19. ATF Services earns fees from OR Title and third parties for searches of real property records conducted on the Title Plant in connection with their issuance of title insurance policies.
Doc. No. 360, ¶ 63; Doc. No. 370, ¶ 140.
20. Debtor did not retain a copy of the Title Plant as it existed on July 1, 2009.
21. After Debtor and OR Holding formed ATF Services, Debtor permitted ATF Services to operate under the trade name "The Fund."
Doc. No. 360, ¶¶ 56-57; Doc. No. 370, ¶ 127.
22. The evidence suggests that, after the JVA, all of Debtor's business operations related to the sale, issuance, and underwriting of title insurance policies were moved to OR Title, and all of Debtor's "ancillary" business operations were moved to ATF Services. In other words, OR Title received the revenues from the sale of title insurance policies, while the cost of maintaining the Title Plant and employing 544 of Debtor's former employees was borne by ATF Services.
23. In 2010, the year after the 2009 JVA and the formation of ATF Services, OR Title's market share of premiums earned by title insurance companies in the State of Florida increased to 28.65%, and for the years 2011 through 2015 ranged between 29.6% and 32.5%.

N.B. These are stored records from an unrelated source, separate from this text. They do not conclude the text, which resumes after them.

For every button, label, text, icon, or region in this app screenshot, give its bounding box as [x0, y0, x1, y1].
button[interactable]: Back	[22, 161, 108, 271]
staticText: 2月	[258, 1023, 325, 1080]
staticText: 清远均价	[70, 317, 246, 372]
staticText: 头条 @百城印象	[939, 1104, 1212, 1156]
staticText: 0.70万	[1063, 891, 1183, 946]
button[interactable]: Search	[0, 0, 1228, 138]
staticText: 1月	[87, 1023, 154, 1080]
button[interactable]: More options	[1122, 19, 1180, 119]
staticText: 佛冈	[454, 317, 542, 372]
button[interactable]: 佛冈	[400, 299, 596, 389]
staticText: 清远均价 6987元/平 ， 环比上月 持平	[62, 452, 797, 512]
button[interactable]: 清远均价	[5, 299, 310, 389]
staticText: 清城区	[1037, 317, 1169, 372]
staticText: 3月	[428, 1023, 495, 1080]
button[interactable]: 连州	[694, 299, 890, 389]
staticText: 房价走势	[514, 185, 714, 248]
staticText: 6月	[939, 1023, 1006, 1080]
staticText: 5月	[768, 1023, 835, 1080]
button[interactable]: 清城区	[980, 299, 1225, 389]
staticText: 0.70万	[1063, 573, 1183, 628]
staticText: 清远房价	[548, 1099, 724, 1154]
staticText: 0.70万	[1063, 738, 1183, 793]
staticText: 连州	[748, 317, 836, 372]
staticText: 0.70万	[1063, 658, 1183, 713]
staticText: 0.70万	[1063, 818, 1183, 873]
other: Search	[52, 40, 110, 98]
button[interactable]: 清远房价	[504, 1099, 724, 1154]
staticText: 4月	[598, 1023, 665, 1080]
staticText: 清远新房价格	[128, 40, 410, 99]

Doc. No. 462-11, Plaintiff's Ex. 679.
D. Debtor transfers the Marks to ATIF Trust.
1. In June 2011, two years after entering into the JVA, Debtor transferred all of its trade and services marks (the "Marks"), including its trade name "The Fund," to Debtor's parent, ATIF Trust.
Doc. No. 370, ¶ 129.
2. Plaintiff acknowledges that Debtor was solvent in 2011.
Doc. No. 466, February 18 Trial Transcript, p. 99; Doc. No. 469, February 23 Trial Transcript, pp. 14-15, 46.
E. The Amended JVA
1. As of October 2011, ATF Services reported operating losses of approximately $30 million, and OR Holding had loaned ATF Services approximately $20 million under a loan agreement.
Doc. No. 360, ¶¶ 67-68.
2. On October 6, 2011, Debtor, OR Holding, and ATF Services entered into an Amended and Restated Joint Venture Agreement (the "Amended JVA"). The Amended JVA states that it was predicated on an understanding between the parties "with respect to the organization and financing" of ATF Services.
Doc. No. 427, Defendants' Ex. 26, p. 1; Doc. No. 360, ¶ 73.
3. The Amended JVA included the following three critical provisions:
(a) OR Holding agreed to continue making loans to ATF Services under the existing loan agreement;
Doc. No. 427, Defendants' Ex. 26, § 4c(i).
(b) Debtor agreed that it would not engage in the business of title insurance underwriting or title insurance production; and
Doc. No. 427, Defendants' Ex. 26, § 8a(ii).
(c) Debtor represented and warranted that it held intellectual property rights in certain trade names and marks, including the trade name "The Fund," and granted a license to ATF Services to use the trade names and marks at no cost. 4. Section 3 of the Amended JVA provided for (a) an initial term ending on July 1, 2014, to be renewed automatically for successive one-year terms, unless Debtor or OR Holding gave notice of its election to terminate the Amended JVA at least 120 days prior to the expiration of the initial term or a renewal term; (b) for termination upon the mutual written consent of both parties; and (c) for immediate termination upon the dissolution of ATF Services pursuant to the terms of its operating agreement.
Doc. No. 427, Defendants' Ex. 26, § 8a(iii); Doc. No. 370, ¶ 128.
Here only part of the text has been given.